▶ _ABOUT THIS TASK_:
A word-for-word copy of the data is what's wanted; pictures stay out of it.

▶ _PROVIDED ENTRIES_:

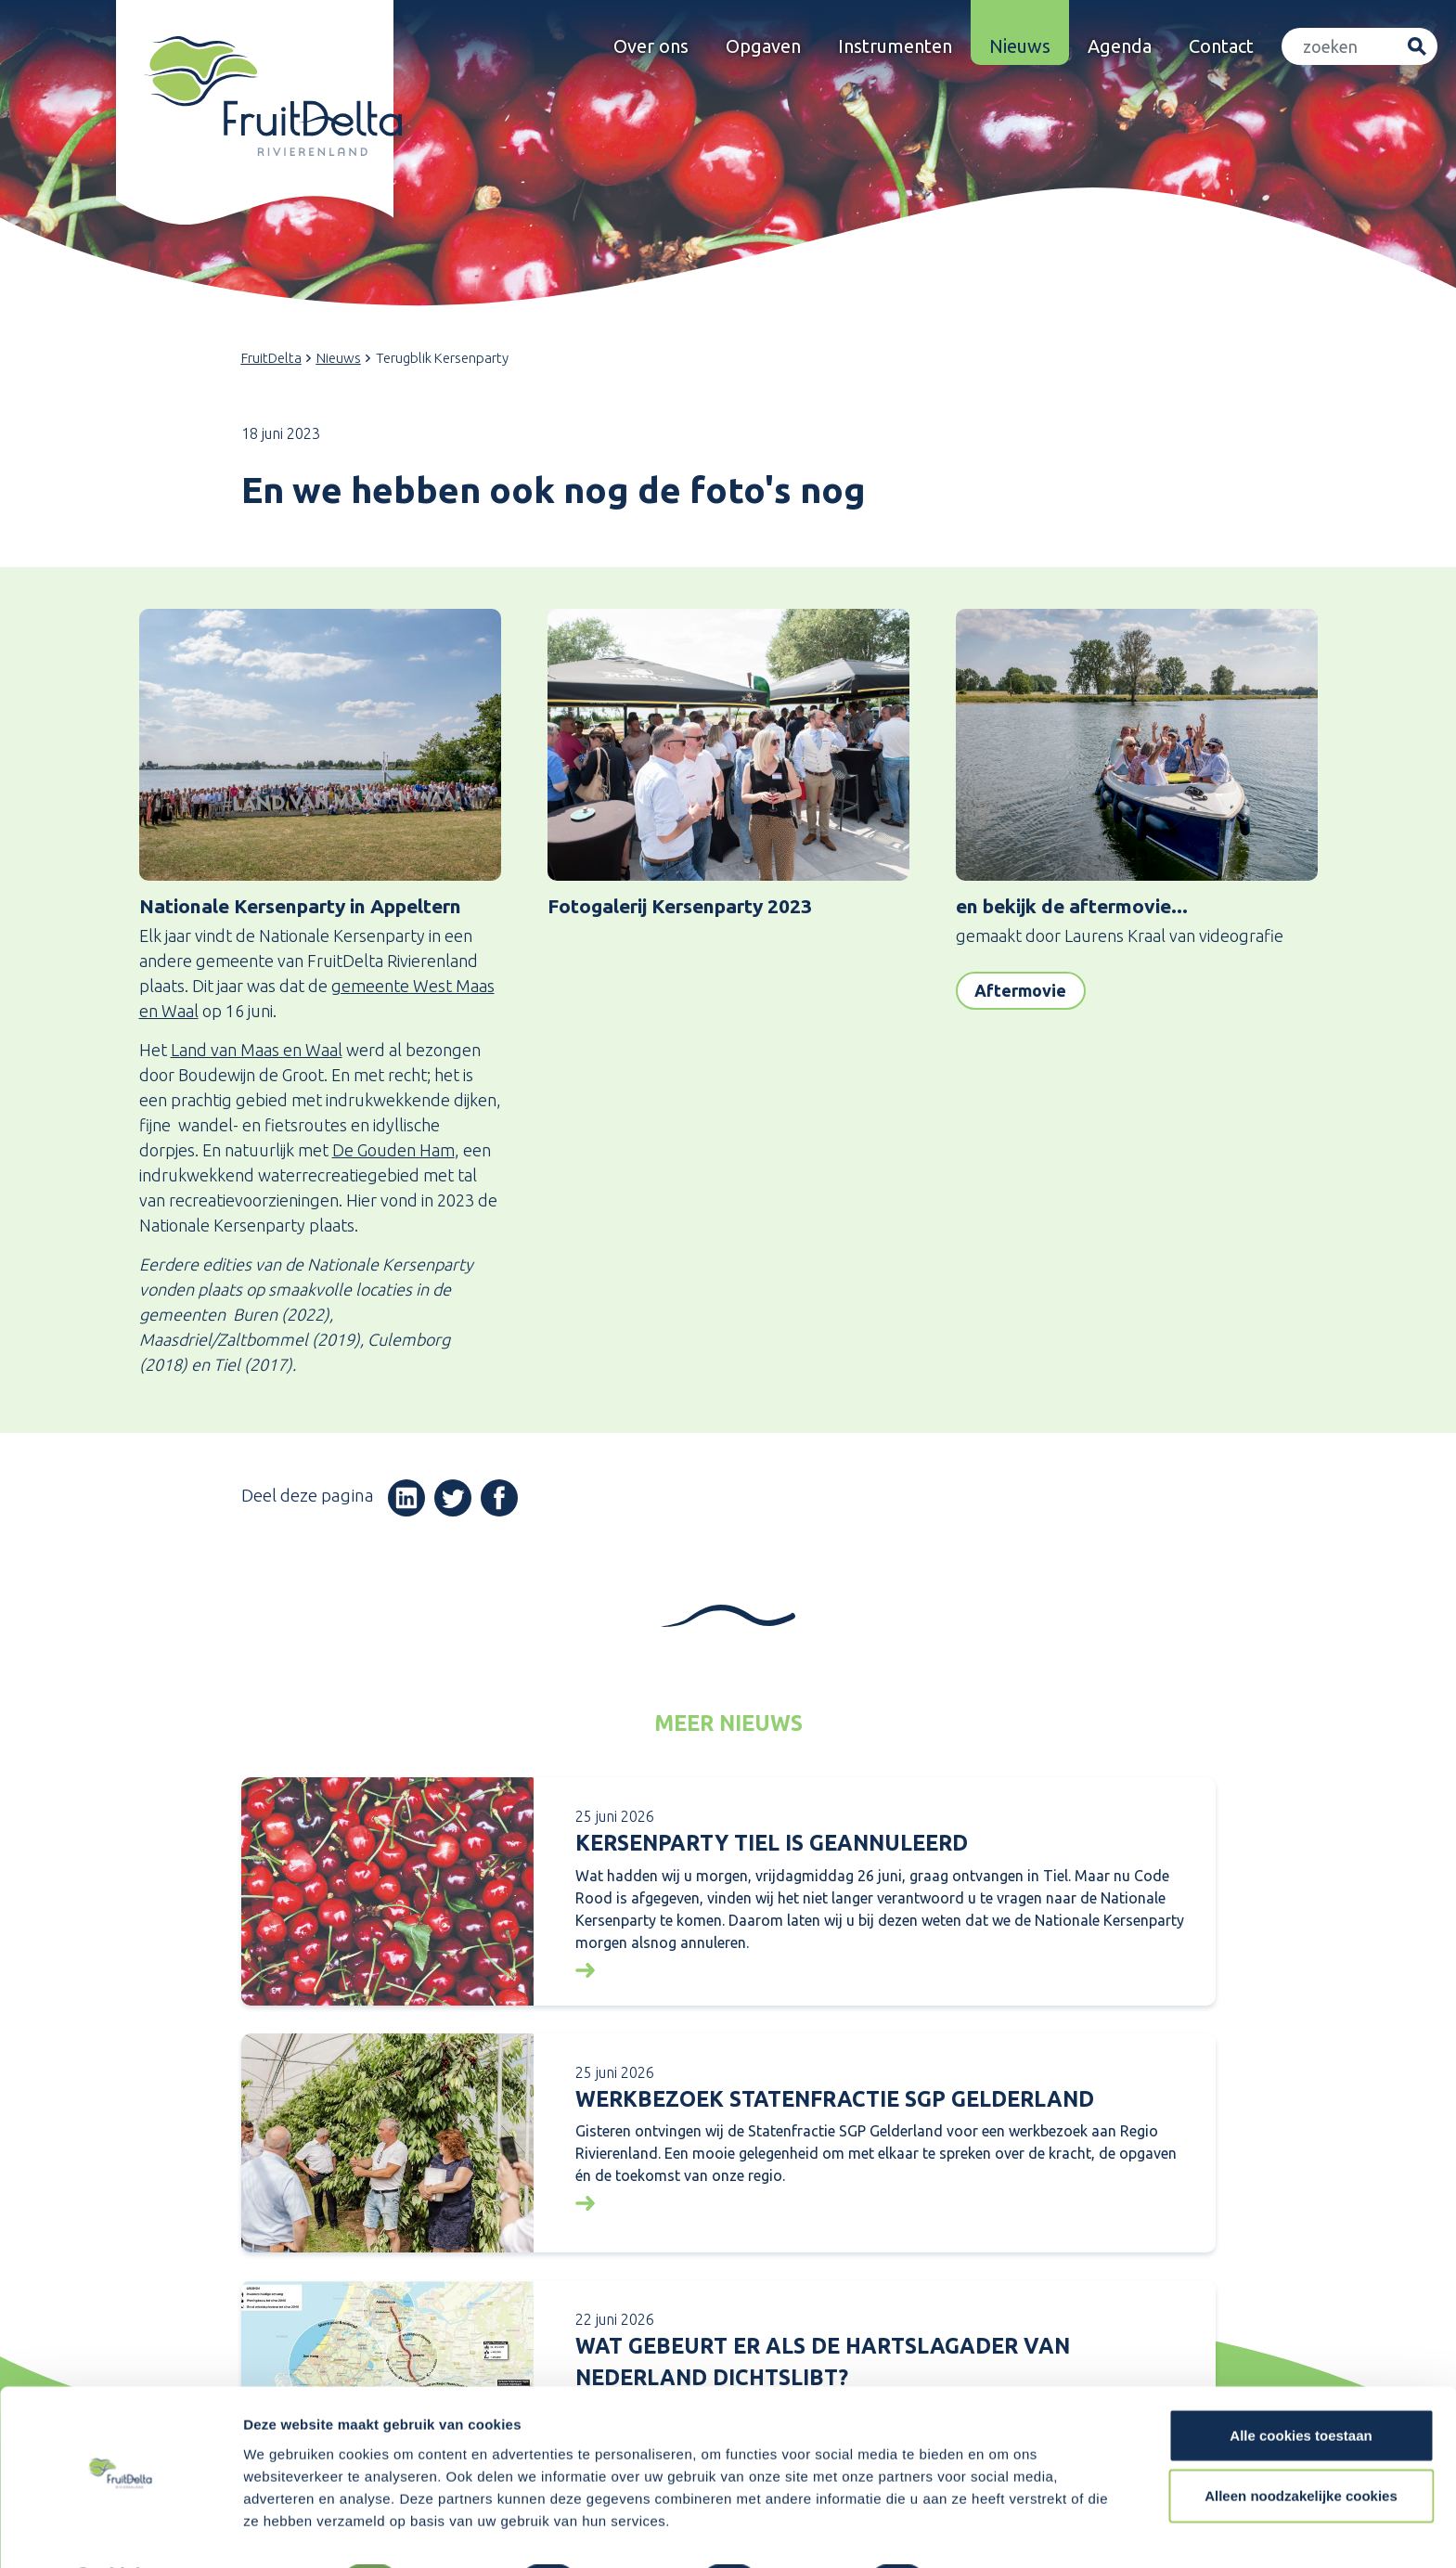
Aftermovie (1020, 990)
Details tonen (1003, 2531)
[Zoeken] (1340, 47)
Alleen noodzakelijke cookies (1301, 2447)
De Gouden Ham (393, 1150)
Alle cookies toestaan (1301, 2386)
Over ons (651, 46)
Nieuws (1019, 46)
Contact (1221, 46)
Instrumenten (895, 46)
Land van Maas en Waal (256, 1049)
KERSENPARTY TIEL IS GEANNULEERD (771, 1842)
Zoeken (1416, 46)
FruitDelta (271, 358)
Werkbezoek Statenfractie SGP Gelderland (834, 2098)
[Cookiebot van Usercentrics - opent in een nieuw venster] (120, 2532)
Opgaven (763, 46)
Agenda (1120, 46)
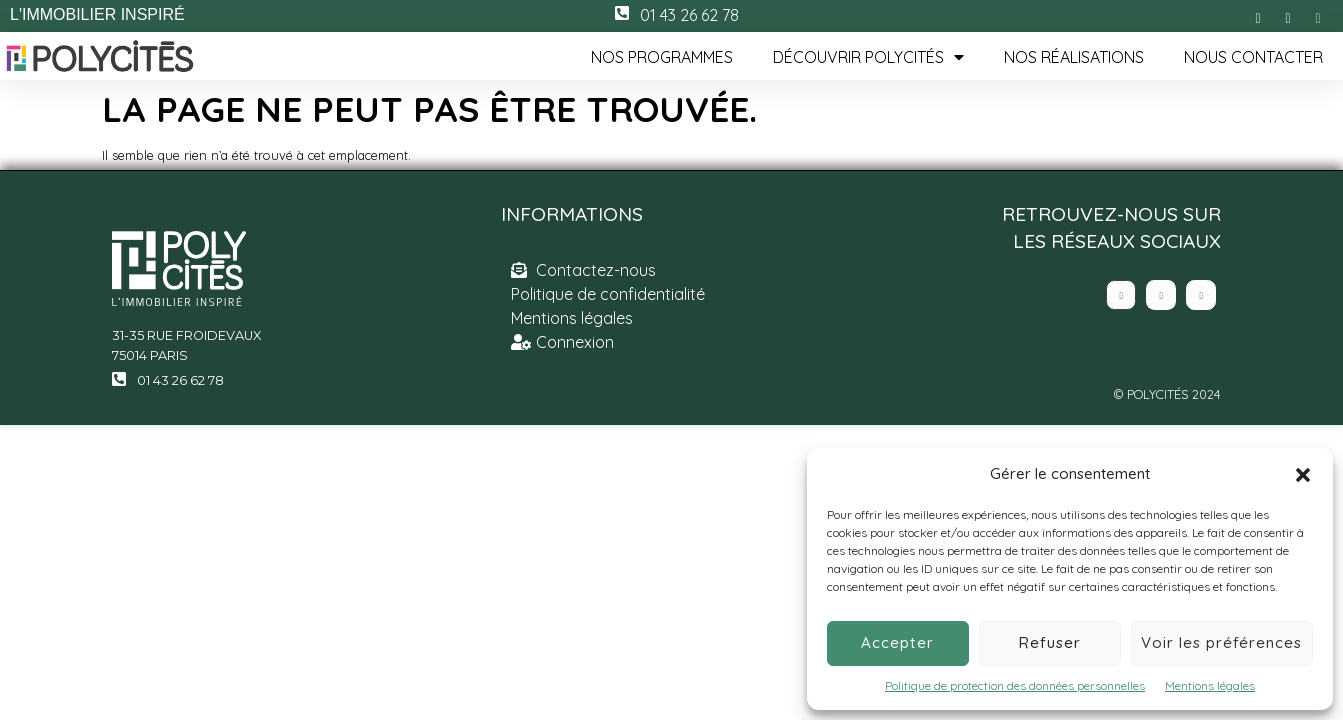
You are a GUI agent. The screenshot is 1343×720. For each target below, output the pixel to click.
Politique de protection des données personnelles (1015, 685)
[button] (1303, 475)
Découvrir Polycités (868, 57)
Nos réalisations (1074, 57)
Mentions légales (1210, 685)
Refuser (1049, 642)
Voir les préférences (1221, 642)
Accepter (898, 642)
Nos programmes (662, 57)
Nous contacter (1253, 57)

▶ _PROBLEM SOLUTION_:
Aftermovie (1020, 990)
Details tonen (1003, 2531)
[Zoeken] (1340, 47)
Alleen noodzakelijke cookies (1301, 2447)
De Gouden Ham (393, 1150)
Alle cookies toestaan (1301, 2386)
Over ons (651, 46)
Nieuws (1019, 46)
Contact (1221, 46)
Instrumenten (895, 46)
Land van Maas en Waal (256, 1049)
KERSENPARTY TIEL IS GEANNULEERD (771, 1842)
Zoeken (1416, 46)
FruitDelta (271, 358)
Werkbezoek Statenfractie SGP Gelderland (834, 2098)
[Cookiebot van Usercentrics - opent in een nieuw venster] (120, 2532)
Opgaven (763, 46)
Agenda (1120, 46)
You are a GUI agent. The screenshot is 1343×720. For each target below, output the pixel to click.
Politique de protection des données personnelles (1015, 685)
[button] (1303, 475)
Découvrir Polycités (868, 57)
Nos réalisations (1074, 57)
Mentions légales (1210, 685)
Refuser (1049, 642)
Voir les préférences (1221, 642)
Accepter (898, 642)
Nos programmes (662, 57)
Nous contacter (1253, 57)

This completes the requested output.